Sejumlah pengunjung manyaksikan koleksi rokok di Museum Kretek, Kudus, Jawa Tengah. (foto: Antara/Andreas Fitri Atmoko)
Sejumlah pengunjung manyaksikan koleksi rokok di Museum Kretek, Kudus, Jawa Tengah. (foto: Antara/Andreas Fitri Atmoko)
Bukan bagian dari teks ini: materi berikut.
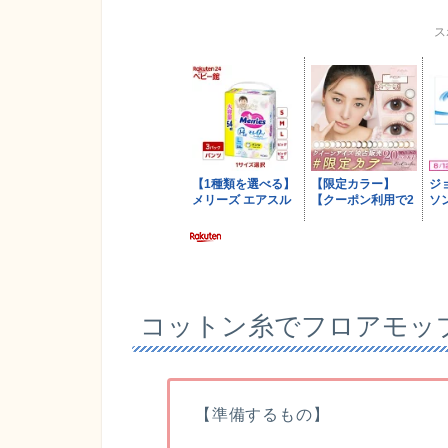
ス
コットン糸でフロアモッ
【準備するもの】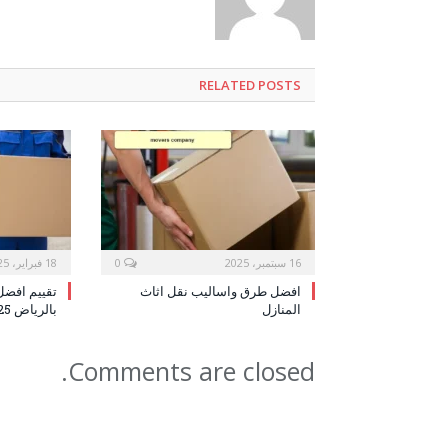
RELATED POSTS
16 سبتمبر، 2025
0
18 فبراير، 2025
افضل طرق واساليب نقل اثاث
تقييم افض
المنازل
بالرياض 2025
Comments are closed.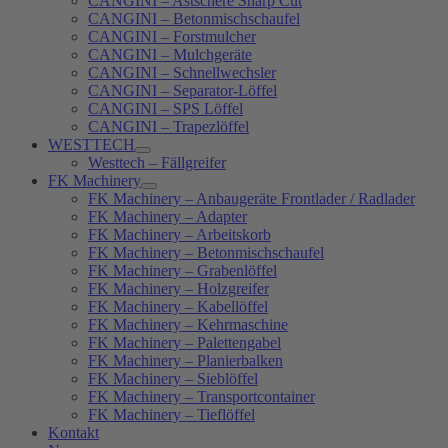
CANGINI – Astschere Sharp Cut
CANGINI – Betonmischschaufel
CANGINI – Forstmulcher
CANGINI – Mulchgeräte
CANGINI – Schnellwechsler
CANGINI – Separator-Löffel
CANGINI – SPS Löffel
CANGINI – Trapezlöffel
WESTTECH
Westtech – Fällgreifer
FK Machinery
FK Machinery – Anbaugeräte Frontlader / Radlader
FK Machinery – Adapter
FK Machinery – Arbeitskorb
FK Machinery – Betonmischschaufel
FK Machinery – Grabenlöffel
FK Machinery – Holzgreifer
FK Machinery – Kabellöffel
FK Machinery – Kehrmaschine
FK Machinery – Palettengabel
FK Machinery – Planierbalken
FK Machinery – Sieblöffel
FK Machinery – Transportcontainer
FK Machinery – Tieflöffel
Kontakt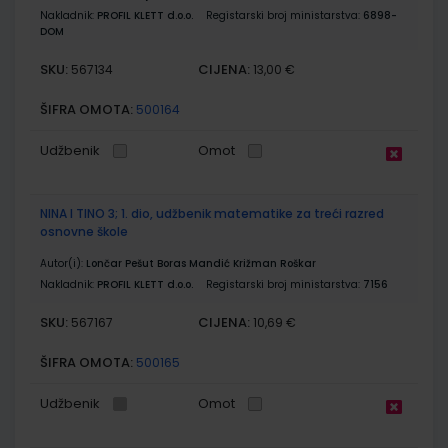
Nakladnik:
PROFIL KLETT d.o.o.
Registarski broj ministarstva:
6898-
DOM
SKU:
CIJENA:
567134
13,00 €
ŠIFRA OMOTA:
500164
Udžbenik
Omot
NINA I TINO 3; 1. dio, udžbenik matematike za treći razred
osnovne škole
Autor(i):
Lončar Pešut Boras Mandić Križman Roškar
Nakladnik:
PROFIL KLETT d.o.o.
Registarski broj ministarstva:
7156
SKU:
CIJENA:
567167
10,69 €
ŠIFRA OMOTA:
500165
Udžbenik
Omot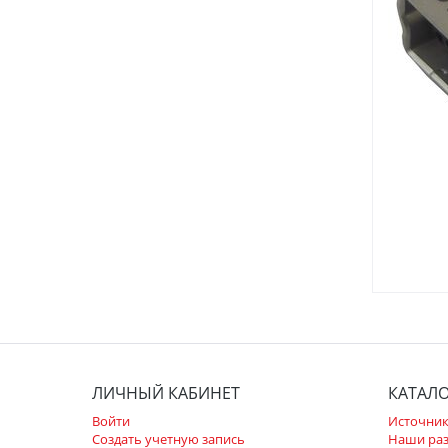
ЛИЧНЫЙ КАБИНЕТ
КАТАЛ
Войти
Источник
Создать учетную запись
Наши ра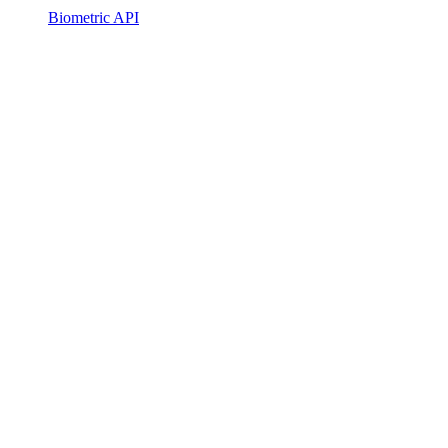
Biometric API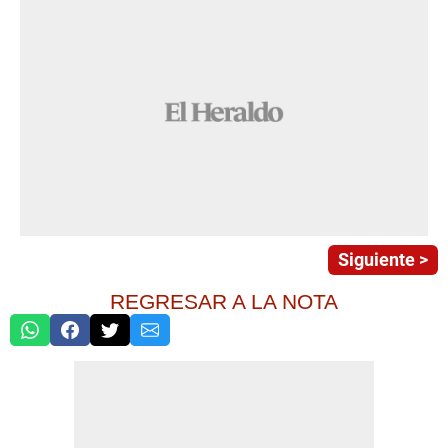
Siguiente >
REGRESAR A LA NOTA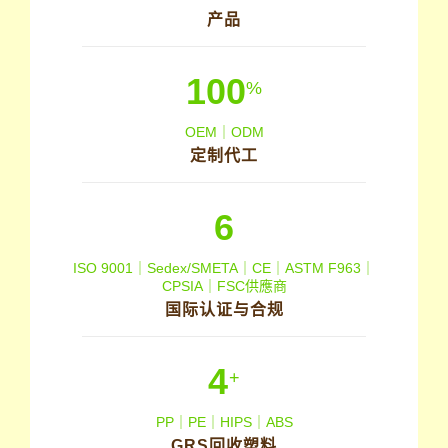
产品
100
%
OEM｜ODM
定制代工
6
ISO 9001｜Sedex/SMETA｜CE｜ASTM F963｜
CPSIA｜FSC供應商
国际认证与合规
4
+
PP｜PE｜HIPS｜ABS
GRS回收塑料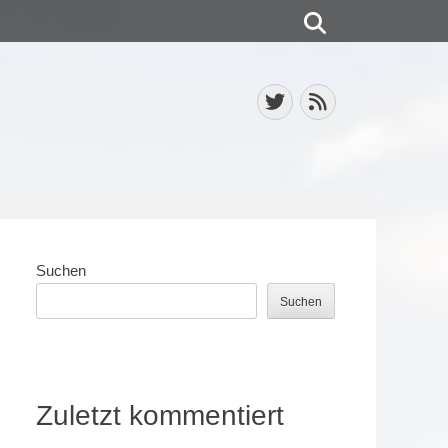
Suchen
Twitter
Feed
Suchen
Suchen
Zuletzt kommentiert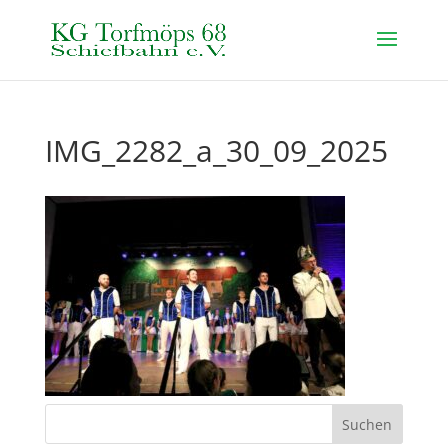
IMG_2282_a_30_09_2025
Kretek Indonesia dan Perang Industri Rokok Dunia

Medcom Files indonesia dan kretek
Surya Perkasa • 23 Oktober 2015 05:42
medcom.id, Jakarta:
 
Keretek (b) ke·re·tek /keréték/ n rokok yang tembakaunya dicampuri serbuk cacahan cengkih -Kamus Besar Bahasa Indonesia-
 

Kretek merupakan sebuah rokok khas Indonesia. Nama kretek berasal dari bunyi hasil bakaran campuran cengkih dan rempah dalam tembakau di rokok khas Indonesia ini.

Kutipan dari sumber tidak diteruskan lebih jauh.